Spam is a popular means of virus propagation and is a serious security threat. Tif members have seen spam levels double over the past year, and predict that "virus spam" will increase at the same rate, so ensure you have desktop and perimeter protection in place, and that your mail servers are configured to reduce your exposure to unauthorised access and usage.
There is a wealth of sound advice and effective coping technologies available. But one answer does not fit all, so enlist the professional help of an expert. Whether you build and manage in-house, or outsource your systems will depend on the extent of your problem, your definition of and vulnerability towards spam and the resources you have at your disposal.
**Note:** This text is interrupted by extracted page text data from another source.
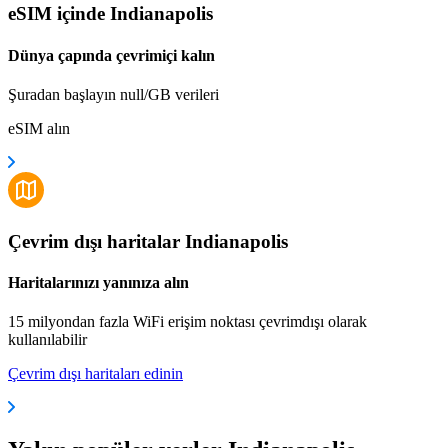
eSIM içinde Indianapolis
Dünya çapında çevrimiçi kalın
Şuradan başlayın null/GB verileri
eSIM alın
Çevrim dışı haritalar Indianapolis
Haritalarınızı yanınıza alın
15 milyondan fazla WiFi erişim noktası çevrimdışı olarak
kullanılabilir
Çevrim dışı haritaları edinin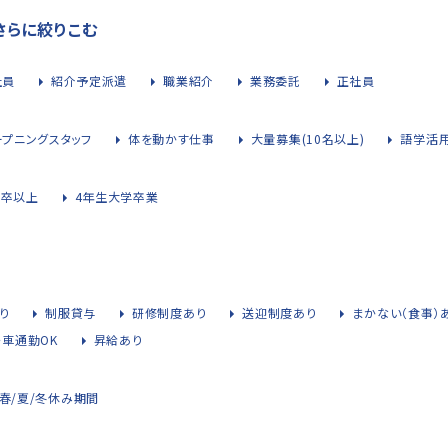
さらに絞りこむ
社員
紹介予定派遣
職業紹介
業務委託
正社員
ープニングスタッフ
体を動かす仕事
大量募集(10名以上)
語学活
大卒以上
4年生大学卒業
り
制服貸与
研修制度あり
送迎制度あり
まかない（食事）
・車通勤OK
昇給あり
春/夏/冬休み期間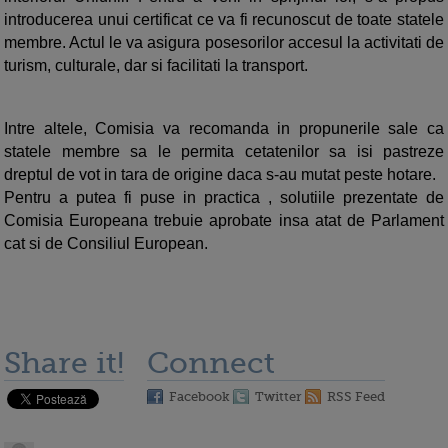
introducerea unui certificat ce va fi recunoscut de toate statele
membre. Actul le va asigura posesorilor accesul la activitati de
turism, culturale, dar si facilitati la transport.
Intre altele, Comisia va recomanda in propunerile sale ca
statele membre sa le permita cetatenilor sa isi pastreze
dreptul de vot in tara de origine daca s-au mutat peste hotare.
Pentru a putea fi puse in practica , solutiile prezentate de
Comisia Europeana trebuie aprobate insa atat de Parlament
cat si de Consiliul European.
Share it!
Connect
Facebook
Twitter
RSS Feed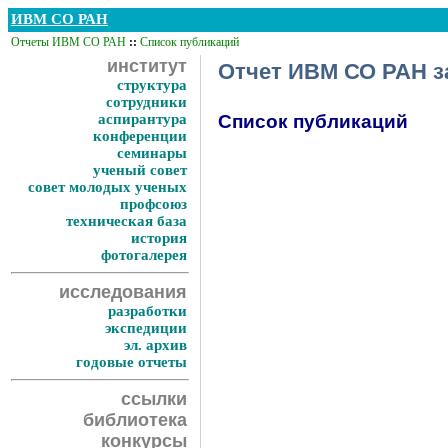
ИВМ СО РАН
Отчеты ИВМ СО РАН
::
Список публикаций
институт
Отчет ИВМ СО РАН за
структура
сотрудники
аспирантура
Список публикаций
конференции
семинары
ученый совет
совет молодых ученых
профсоюз
техническая база
история
фотогалерея
исследования
разработки
экспедиции
эл. архив
годовые отчеты
ссылки
библиотека
конкурсы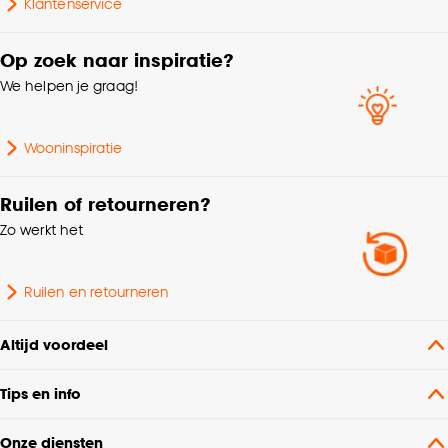
Klantenservice
Op zoek naar inspiratie?
We helpen je graag!
Wooninspiratie
Ruilen of retourneren?
Zo werkt het
Ruilen en retourneren
Altijd voordeel
Tips en info
Onze diensten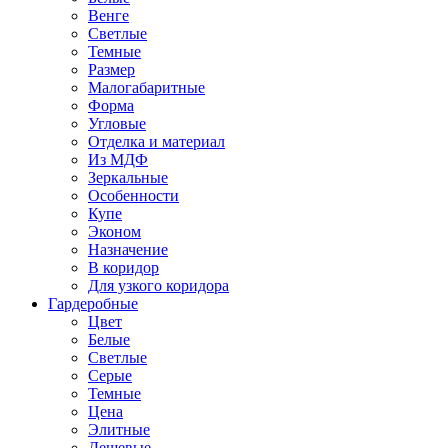
Венге
Светлые
Темные
Размер
Малогабаритные
Форма
Угловые
Отделка и материал
Из МДФ
Зеркальные
Особенности
Купе
Эконом
Назначение
В коридор
Для узкого коридора
Гардеробные
Цвет
Белые
Светлые
Серые
Темные
Цена
Элитные
Дешевые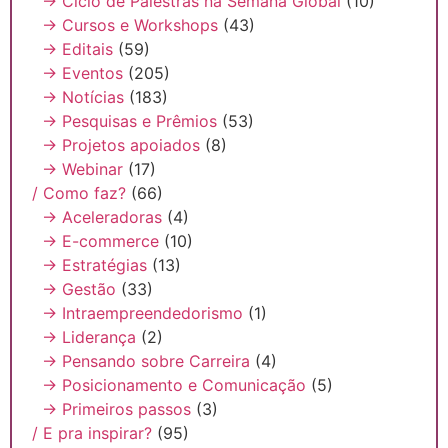
→ Ciclo de Palestras na Semana Global
(10)
→ Cursos e Workshops
(43)
→ Editais
(59)
→ Eventos
(205)
→ Notícias
(183)
→ Pesquisas e Prêmios
(53)
→ Projetos apoiados
(8)
→ Webinar
(17)
/ Como faz?
(66)
→ Aceleradoras
(4)
→ E-commerce
(10)
→ Estratégias
(13)
→ Gestão
(33)
→ Intraempreendedorismo
(1)
→ Liderança
(2)
→ Pensando sobre Carreira
(4)
→ Posicionamento e Comunicação
(5)
→ Primeiros passos
(3)
/ E pra inspirar?
(95)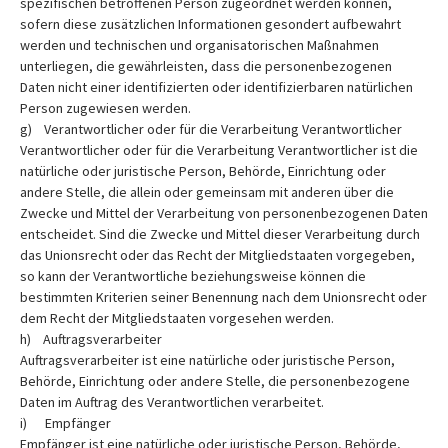
spezifischen betroffenen Person zugeordnet werden können,
sofern diese zusätzlichen Informationen gesondert aufbewahrt
werden und technischen und organisatorischen Maßnahmen
unterliegen, die gewährleisten, dass die personenbezogenen
Daten nicht einer identifizierten oder identifizierbaren natürlichen
Person zugewiesen werden.
g) Verantwortlicher oder für die Verarbeitung Verantwortlicher
Verantwortlicher oder für die Verarbeitung Verantwortlicher ist die
natürliche oder juristische Person, Behörde, Einrichtung oder
andere Stelle, die allein oder gemeinsam mit anderen über die
Zwecke und Mittel der Verarbeitung von personenbezogenen Daten
entscheidet. Sind die Zwecke und Mittel dieser Verarbeitung durch
das Unionsrecht oder das Recht der Mitgliedstaaten vorgegeben,
so kann der Verantwortliche beziehungsweise können die
bestimmten Kriterien seiner Benennung nach dem Unionsrecht oder
dem Recht der Mitgliedstaaten vorgesehen werden.
h) Auftragsverarbeiter
Auftragsverarbeiter ist eine natürliche oder juristische Person,
Behörde, Einrichtung oder andere Stelle, die personenbezogene
Daten im Auftrag des Verantwortlichen verarbeitet.
i) Empfänger
Empfänger ist eine natürliche oder juristische Person, Behörde,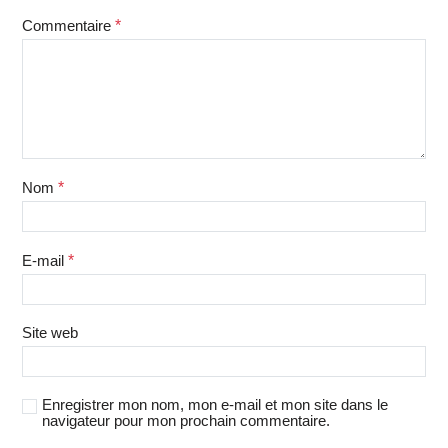
Commentaire
*
Nom
*
E-mail
*
Site web
Enregistrer mon nom, mon e-mail et mon site dans le
navigateur pour mon prochain commentaire.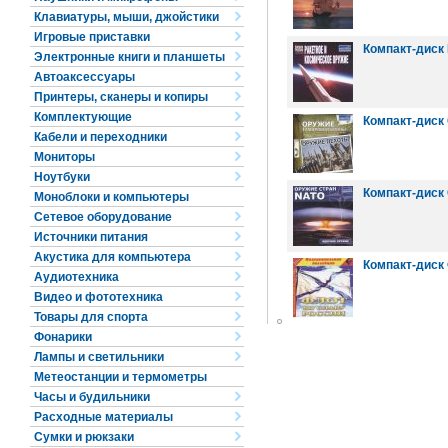
Клавиатуры, мыши, джойстики
Игровые приставки
Компакт-диск 
Электронные книги и планшеты
Автоаксессуары
Принтеры, сканеры и копиры
Комплектующие
Компакт-диск 
Кабели и переходники
Мониторы
Ноутбуки
Компакт-диск
Моноблоки и компьютеры
Сетевое оборудование
Источники питания
Акустика для компьютера
Компакт-диск
Аудиотехника
Видео и фототехника
Товары для спорта
Фонарики
Лампы и светильники
Метеостанции и термометры
Часы и будильники
Расходные материалы
Сумки и рюкзаки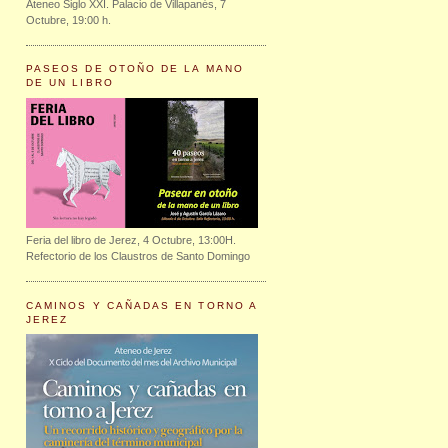
Ateneo Siglo XXI. Palacio de Villapanés, 7
Octubre, 19:00 h.
PASEOS DE OTOÑO DE LA MANO
DE UN LIBRO
Feria del libro de Jerez, 4 Octubre, 13:00H.
Refectorio de los Claustros de Santo Domingo
CAMINOS Y CAÑADAS EN TORNO A
JEREZ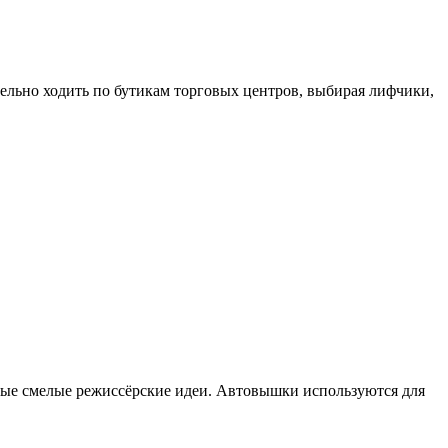
тельно ходить по бутикам торговых центров, выбирая лифчики,
мые смелые режиссёрские идеи. Автовышки используются для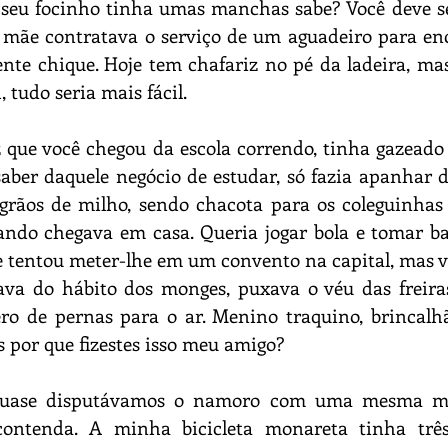
 seu focinho tinha umas manchas sabe? Você deve se
 mãe contratava o serviço de um aguadeiro para enc
ente chique. Hoje tem chafariz no pé da ladeira, ma
, tudo seria mais fácil.
que você chegou da escola correndo, tinha gazeado 
aber daquele negócio de estudar, só fazia apanhar d
grãos de milho, sendo chacota para os coleguinhas d
ando chegava em casa. Queria jogar bola e tomar ba
tentou meter-lhe em um convento na capital, mas vej
ava do hábito dos monges, puxava o véu das freiras
ero de pernas para o ar. Menino traquino, brincalh
 por que fizestes isso meu amigo?
 quase disputávamos o namoro com uma mesma me
contenda. A minha bicicleta monareta tinha três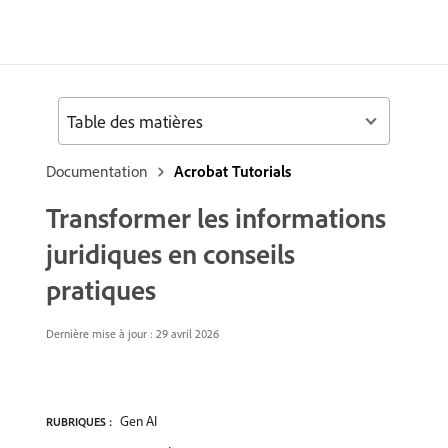
Table des matières
Documentation
Acrobat Tutorials
Transformer les informations
juridiques en conseils
pratiques
Dernière mise à jour : 29 avril 2026
Gen AI
RUBRIQUES :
Organisations using unconventional e-mail address formats and functions as opposed to individuals' names on corporate websites appear to be less afflicted than others.
Tif member discussions have concluded that your key tools are education and user buy-in. A company policy on messaging is imperative and must be communicated, understood, signed up to, current and enforced to be effective. A long list of rules is easily forgotten; your aim is to make users "think before they click". Generate a real awareness of responsibility and consequence.
Likewise, any spam reduction process you deploy will require user involvement and active participation, especially if you intend to base your solution on heuristics or white list creation. Ensure your helpdesk has a "top tips" or "what to do" list and keep everyone informed of what you are doing.
It is easy to forget the issue of "internal" spam, but don't ignore the unnecessary traffic generated by interdepartmental communications. Discourage the use of "cc" and e-mail broadcasts in favour of a regular summary of links into the company intranet.
Don't undertake any solution provision in isolation. Key spam control decisions involve blocking, quarantining, retention, notification and deletion. And while the process may belong to IT, the decision-making must rest with the business.